The Chronicle-White House back-and-forth has brought into focus a common practice among journalists on the White House beat that is not widely known by the public. When Obama travels around the country, for instance, the White House permits a local reporter to file a "pool report" that can be used by the rest of the press corps who are not in attendance. In the White House's view, the Chronicle's reporter violated agreed-upon ground rules by taking video footage of a protest during an April 21 Obama fundraiser and posting it online.
White House spokesman Josh Earnest told POLTICO earlier on Friday that claims in the Chronicle piece are “not true."
Chronicle editor Ward Bushee, responding to Earnest’s comment, stood by today's report, which did not name the White House official who allegedly threatened the paper.

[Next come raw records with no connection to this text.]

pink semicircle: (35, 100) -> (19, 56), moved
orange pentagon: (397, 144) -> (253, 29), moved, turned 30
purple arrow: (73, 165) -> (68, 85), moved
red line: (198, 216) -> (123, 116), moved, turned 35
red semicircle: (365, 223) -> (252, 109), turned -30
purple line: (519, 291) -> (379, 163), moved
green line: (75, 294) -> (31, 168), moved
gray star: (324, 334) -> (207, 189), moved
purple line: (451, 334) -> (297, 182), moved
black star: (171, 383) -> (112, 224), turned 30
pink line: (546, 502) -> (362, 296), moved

“Sadly, we expected the White House to respond in this manner based on our experiences yesterday,” Bushee said in an email. ”It is not a truthful response. It follows a day of off-the-record exchanges required by key people in the White House communications office who told us it would remove our reporter, then threatened retaliation to Chronicle and Hearst reporters if we reported on the ban, and then recanted to say our reporter might not be removed after all.”
“If the White House has indeed decided not to ban our reporter,” Bushee added, “we would like an on-the-record notice that she will remain the San Francisco print pool reporter.”

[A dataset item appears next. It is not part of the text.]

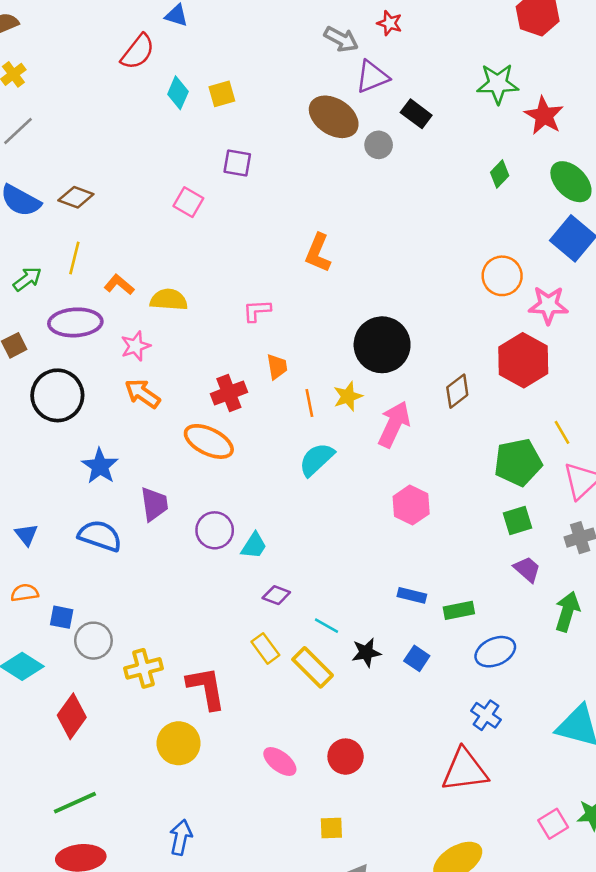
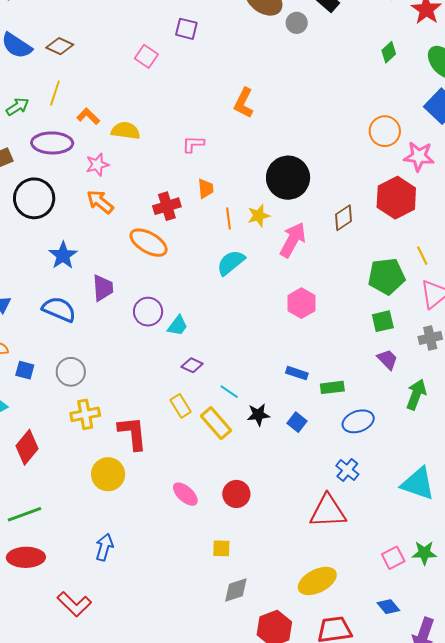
gray circle: (93, 641) -> (71, 372), moved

Carney, after being told of Bushee's comment, obliged. "If the San Francisco Chronicle wants to participate in White House Press Pools -- and agrees to follow the rules like any other media organization -- it is welcome to participate," he said.
The Chronicle, in its news report, also questioned the Obama administration’s new media bona fides and long-standing pledge to be the most transparent White House in history. Phil Bronstein, the paper’s editor-at-large, wrote on his blog that “the hip, transparent and social media-loving Obama administration is showing its analog roots [and] maybe even some hypocrisy highlights.” The editorial board also weighed in in an article titled “Administration exercises its control freak streak.”
It may seem strange for reporters -- who routinely upload camera videos to blogs or photos on Twitter -- to be bound to only text when covering an event featuring the president. Moreover, some people attending the fundraiser were took photos and videos of the impromptu protest in support of suspected WikiLeaks source Pvt. Bradley Manning. So why shouldn’t a reporter on hand use the tools in their possession to also capture such a newsworthy moment?
Well, because White House makes the rules determining when press are permitted at private Obama events and -- in allowing a pool reporter -- what methods of communication the press are allowed to use. CBS’s Mark Knoller, for one, has recently been challenging the White House over how many fundraisers have been closed to the press.
The White House Correspondents Association, which oversees the pool rotation among news outlets staffed in Washington D.C., is expected to take up the issue of multimedia coverage from print pool reporters at its next meeting since the topic has come up more as "print" reporters incorporate photos and video in their daily work.
As for the Chronicle-White House war of words, USA Today reporter and WHCA president David Jackson told The Huffington Post that he plans on talking to people on both sides “next week and try to resolve this.”
Jackson, however, has a lot on his plate with his organization’s annual star-studded dinner taking place Saturday night. "Right now -- I'm embarrassed to say -- I'm too busy with the dinner planning to devote full attention to this issue," he said.